Santana aseguró que las personas afectadas están “desesperadas” porque no tienen ingresos y porque, pese a las gestiones realizadas, no han recibido respuesta efectiva sobre el pago pendiente. Para respaldar su acusación compartió el audio de una fuente cuya voz fue alterada para proteger su identidad.
La persona se identificó como bailarín en los cayos de Villa Clara y afirmó que el atraso salarial afecta a artistas y a otros trabajadores vinculados a la actividad turística en esa instalación que es manejada por el conglomerado militar Gaesa.
Entre los perjudicados hay artistas pertenecientes a una empresa musical, trabajadores relacionados con el sistema del turismo y personal de animación, incluidos DJs. La fuente sostiene que todos acumulan alrededor de cinco meses sin recibir salario.

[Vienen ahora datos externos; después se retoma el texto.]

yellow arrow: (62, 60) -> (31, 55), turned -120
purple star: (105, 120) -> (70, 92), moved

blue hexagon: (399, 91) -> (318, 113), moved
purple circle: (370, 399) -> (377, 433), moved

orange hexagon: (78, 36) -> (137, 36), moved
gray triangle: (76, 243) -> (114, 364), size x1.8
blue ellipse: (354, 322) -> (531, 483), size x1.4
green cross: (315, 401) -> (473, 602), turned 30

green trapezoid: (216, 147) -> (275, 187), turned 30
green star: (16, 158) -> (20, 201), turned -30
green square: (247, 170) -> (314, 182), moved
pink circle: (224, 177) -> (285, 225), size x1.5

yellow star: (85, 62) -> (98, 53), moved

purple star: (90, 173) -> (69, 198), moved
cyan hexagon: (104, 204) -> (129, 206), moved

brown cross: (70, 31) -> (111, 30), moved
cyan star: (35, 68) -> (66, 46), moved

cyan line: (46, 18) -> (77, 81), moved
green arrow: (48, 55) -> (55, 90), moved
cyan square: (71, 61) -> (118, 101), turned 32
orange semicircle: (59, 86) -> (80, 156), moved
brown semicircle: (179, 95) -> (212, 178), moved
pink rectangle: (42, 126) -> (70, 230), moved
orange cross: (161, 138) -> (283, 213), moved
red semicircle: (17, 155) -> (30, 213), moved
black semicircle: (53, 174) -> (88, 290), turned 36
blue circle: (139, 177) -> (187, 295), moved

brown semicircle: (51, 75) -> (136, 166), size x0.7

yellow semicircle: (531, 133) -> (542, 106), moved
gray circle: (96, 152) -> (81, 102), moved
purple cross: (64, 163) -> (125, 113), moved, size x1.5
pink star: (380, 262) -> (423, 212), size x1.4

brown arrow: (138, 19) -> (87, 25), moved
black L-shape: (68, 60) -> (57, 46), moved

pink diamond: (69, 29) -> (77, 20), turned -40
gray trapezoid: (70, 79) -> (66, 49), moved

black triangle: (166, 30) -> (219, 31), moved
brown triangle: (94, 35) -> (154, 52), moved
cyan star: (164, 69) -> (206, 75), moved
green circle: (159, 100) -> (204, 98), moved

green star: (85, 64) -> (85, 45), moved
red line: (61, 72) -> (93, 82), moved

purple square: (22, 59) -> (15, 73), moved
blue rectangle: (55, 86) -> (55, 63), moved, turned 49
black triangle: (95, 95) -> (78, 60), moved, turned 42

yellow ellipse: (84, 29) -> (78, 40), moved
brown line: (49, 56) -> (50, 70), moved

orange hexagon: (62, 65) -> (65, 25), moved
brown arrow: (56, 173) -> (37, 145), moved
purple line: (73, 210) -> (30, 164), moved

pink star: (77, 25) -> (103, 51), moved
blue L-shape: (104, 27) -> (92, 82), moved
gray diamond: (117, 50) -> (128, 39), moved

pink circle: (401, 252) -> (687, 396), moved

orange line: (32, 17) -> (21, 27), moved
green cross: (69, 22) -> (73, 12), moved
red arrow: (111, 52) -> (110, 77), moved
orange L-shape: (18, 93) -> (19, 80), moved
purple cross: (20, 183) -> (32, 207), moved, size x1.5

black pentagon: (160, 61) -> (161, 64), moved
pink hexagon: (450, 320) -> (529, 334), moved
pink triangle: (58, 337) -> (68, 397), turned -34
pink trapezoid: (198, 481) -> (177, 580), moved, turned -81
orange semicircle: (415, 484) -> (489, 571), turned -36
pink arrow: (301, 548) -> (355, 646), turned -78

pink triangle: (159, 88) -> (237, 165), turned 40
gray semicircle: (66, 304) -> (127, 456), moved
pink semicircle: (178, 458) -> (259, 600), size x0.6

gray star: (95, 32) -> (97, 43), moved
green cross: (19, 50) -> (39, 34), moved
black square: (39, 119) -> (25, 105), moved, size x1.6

También afirmó que los afectados han acudido a distintas instancias en busca de respuestas. De acuerdo con su relato, hablaron con jefes de animación, con directivos de la empresa y con responsables del hotel, pero hasta ahora no se ha concretado el pago reclamado.
La suma acumulada de salario pendiente ronda los 17 mil pesos cubanos (CUP) en algunos casos, una cifra que, en medio de la crisis económica cubana, representa el sustento básico de muchas familias.
Santana sostuvo que este caso desmonta la percepción de que trabajar en hoteles garantiza estabilidad económica. Según su exposición, ya meses atrás había recibido otra denuncia sobre presuntos impagos a personal extranjero vinculado a instalaciones turísticas dentro de Cuba.
Turismo cubano en crisis: hoteles solo acumulan 18% de capacidad
El sector turístico en Cuba atraviesa una crisis sin precedentes, reflejada en los malos datos de 2025. Según la Oficina Nacional de Estadística e Información (ONEI), el 81,1% de las habitaciones hoteleras permanecieron vacías, una caída del 4% respecto al año anterior.
Esta baja ocupación ha tenido un impacto directo en los ingresos del turismo internacional, que disminuyeron un 9,3%, totalizando 109.426 millones de pesos. Además, el número de turistas internacionales cayó un 18%, el descenso más grande desde 2003, sin contar los efectos de la pandemia.
Los principales emisores de turistas, como Canadá, Rusia y Estados Unidos, vieron caídas en las llegadas entre el 12,4% y el 29%. También disminuyó la llegada de cubanos residentes en el exterior, con un descenso del 22,6%.
La situación económica y la crisis energética han obligado al Ministerio de Turismo a cerrar temporalmente varios hoteles emblemáticos, como el Habana Riviera y el Nacional, mientras que la escasez de combustible afecta tanto al sector hotelero como al tráfico aéreo.